- **What is needed**:
Search term "新闻简介": please copy every line of the records below that contains it.

-*-*-

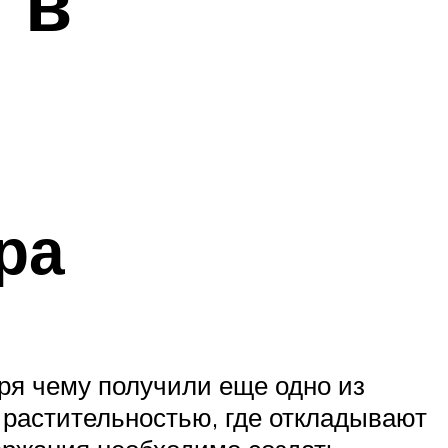
 в
ра
ря чему получили еще одно из
 растительностью, где откладывают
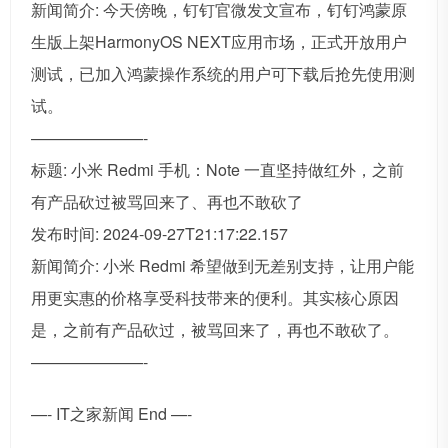
新闻简介: 今天傍晚，钉钉官微发文宣布，钉钉鸿蒙原
生版上架HarmonyOS NEXT应用市场，正式开放用户
测试，已加入鸿蒙操作系统的用户可下载后抢先使用测
试。
———————-
标题: 小米 Redmi 手机：Note 一直坚持做红外，之前
有产品砍过被骂回来了、再也不敢砍了
发布时间: 2024-09-27T21:17:22.157
新闻简介: 小米 Redmi 希望做到无差别支持，让用户能
用更实惠的价格享受科技带来的便利。其实核心原因
是，之前有产品砍过，被骂回来了，再也不敢砍了。
———————-
—- IT之家新闻 End —-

-*-*-

- **Task output**:
新闻简介: 今天傍晚，钉钉官微发文宣布，钉钉鸿蒙原
新闻简介: 小米 Redmi 希望做到无差别支持，让用户能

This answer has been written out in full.